In today's post, we'll take a look at a new control called MicroBulletGraph coming to Micro Charts in the WPF and Silverlight controls in their 2012.2 versions.  This control is already available in the WinRT XAML 2012.2 version of Micro Charts.

UPDATE:  Version 2012.2 is live and available for download now.

What Are Bullet Graphs?

Bullet graphs were originally designed to replace meters and gauges in a more compact way while still being informative.  They are best suited to display a value that has other related values to be compared to, such as last year's mark, a goal or target, or a projected future value.  With the MicroBulletGraph's many parts, it is easy to provide contextual information about the data being displayed.

The actual value is represented by a featured measure bar, which is juxtaposed with a comparative value displayed as a bar perpendicular to it. The featured and comparative values are then placed in the context of specific ranges such as poor, average, and excellent. To give further meaning a projected bar can be used to display a future expected value of the featured bar.
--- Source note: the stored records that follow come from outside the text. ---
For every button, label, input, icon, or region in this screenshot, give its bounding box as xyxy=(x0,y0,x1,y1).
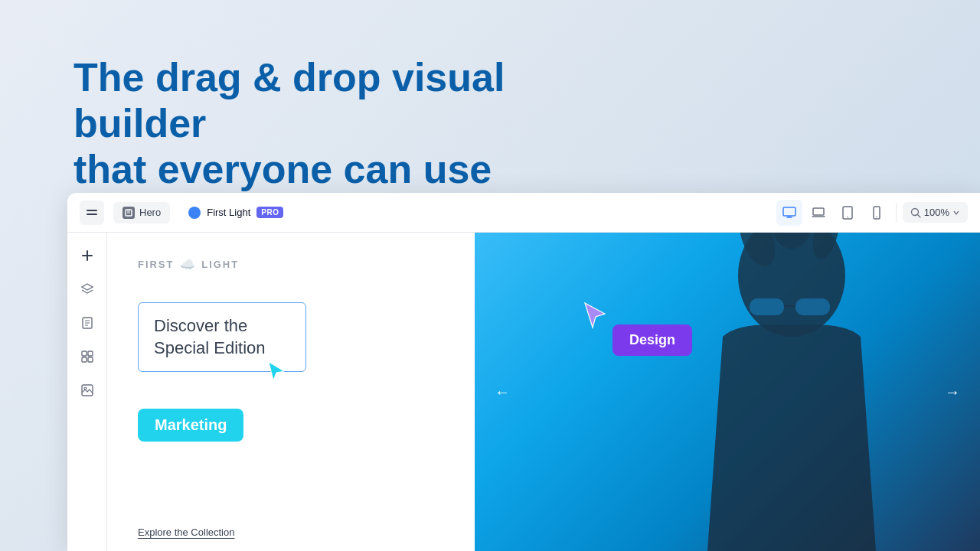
add-element-button[interactable] xyxy=(74,242,101,269)
builder-window: Hero First Light PRO xyxy=(67,193,980,551)
chevron-down-icon xyxy=(952,209,960,217)
pro-badge: PRO xyxy=(256,207,283,218)
carousel-arrow-left[interactable]: ← xyxy=(490,380,514,404)
pages-button[interactable] xyxy=(74,309,101,337)
page-icon xyxy=(122,207,135,219)
tablet-icon xyxy=(841,206,854,220)
svg-point-26 xyxy=(84,387,87,390)
hero-section: The drag & drop visual builder that ever… xyxy=(74,55,518,192)
svg-rect-21 xyxy=(82,351,87,356)
svg-rect-22 xyxy=(88,351,93,356)
svg-rect-23 xyxy=(82,357,87,362)
hero-title: The drag & drop visual builder that ever… xyxy=(74,55,518,192)
marketing-badge: Marketing xyxy=(138,409,243,442)
laptop-view-button[interactable] xyxy=(805,200,831,226)
site-dot-icon xyxy=(188,207,201,219)
view-controls: 100% xyxy=(776,200,968,226)
svg-marker-16 xyxy=(82,284,93,290)
svg-rect-3 xyxy=(783,207,795,216)
toolbar-left: Hero First Light PRO xyxy=(80,201,767,225)
discover-box: Discover the Special Edition xyxy=(138,302,306,372)
svg-rect-33 xyxy=(795,298,830,315)
toolbar-divider xyxy=(896,204,897,222)
canvas-left-panel: FIRST ☁️ LIGHT Discover the Special Edit… xyxy=(107,233,475,551)
page-tab[interactable]: Hero xyxy=(113,202,170,223)
carousel-arrow-right[interactable]: → xyxy=(940,380,965,404)
desktop-icon xyxy=(782,206,796,220)
pages-icon xyxy=(80,316,94,330)
assets-button[interactable] xyxy=(74,377,101,404)
canvas-right-panel: ← → Design xyxy=(475,233,980,551)
zoom-icon xyxy=(910,207,921,218)
svg-marker-35 xyxy=(585,303,605,328)
logo-text-first: FIRST xyxy=(138,259,174,270)
assets-icon xyxy=(80,383,94,397)
site-badge[interactable]: First Light PRO xyxy=(179,202,292,223)
brand-logo: FIRST ☁️ LIGHT xyxy=(138,257,444,272)
svg-rect-6 xyxy=(813,208,824,215)
explore-link: Explore the Collection xyxy=(138,527,234,551)
svg-marker-27 xyxy=(269,362,284,380)
discover-text: Discover the Special Edition xyxy=(154,315,290,359)
cursor-arrow-right-icon xyxy=(582,302,609,329)
layers-button[interactable] xyxy=(74,276,101,303)
hamburger-icon xyxy=(87,210,97,215)
svg-rect-24 xyxy=(88,357,93,362)
person-silhouette xyxy=(631,233,952,551)
layers-icon xyxy=(80,282,94,296)
logo-cloud-icon: ☁️ xyxy=(180,257,195,272)
menu-button[interactable] xyxy=(80,201,104,225)
components-button[interactable] xyxy=(74,343,101,370)
desktop-view-button[interactable] xyxy=(776,200,802,226)
svg-rect-25 xyxy=(82,385,93,396)
plus-icon xyxy=(80,249,94,262)
mobile-icon xyxy=(870,206,884,220)
mobile-view-button[interactable] xyxy=(864,200,890,226)
zoom-button[interactable]: 100% xyxy=(903,202,968,223)
sidebar xyxy=(67,233,107,551)
cursor-arrow-icon xyxy=(266,360,287,382)
canvas-content: FIRST ☁️ LIGHT Discover the Special Edit… xyxy=(107,233,980,551)
toolbar: Hero First Light PRO xyxy=(67,193,980,233)
tablet-view-button[interactable] xyxy=(835,200,861,226)
logo-text-light: LIGHT xyxy=(201,259,239,270)
page-label: Hero xyxy=(139,207,161,218)
components-icon xyxy=(80,350,94,364)
site-name: First Light xyxy=(207,207,250,218)
svg-line-13 xyxy=(917,214,920,217)
svg-point-9 xyxy=(847,216,848,217)
laptop-icon xyxy=(812,206,825,220)
svg-point-11 xyxy=(876,216,877,217)
svg-rect-32 xyxy=(750,298,784,315)
design-badge: Design xyxy=(612,324,692,356)
canvas-area[interactable]: FIRST ☁️ LIGHT Discover the Special Edit… xyxy=(107,233,980,551)
zoom-label: 100% xyxy=(924,207,949,218)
In the example above all the parts of the MicroBulletGraph are displayed and labeled. Note that the only required value is the featured value, all others can be omitted, hiding the bar from view. An unlimited number of ranges can be used, or none at all, but bullet graphs most commonly utilize three qualitative ranges.


Bullet graphs are incredible tools to help the viewer grasp multiple points of information quickly without seeming cluttered or confusing.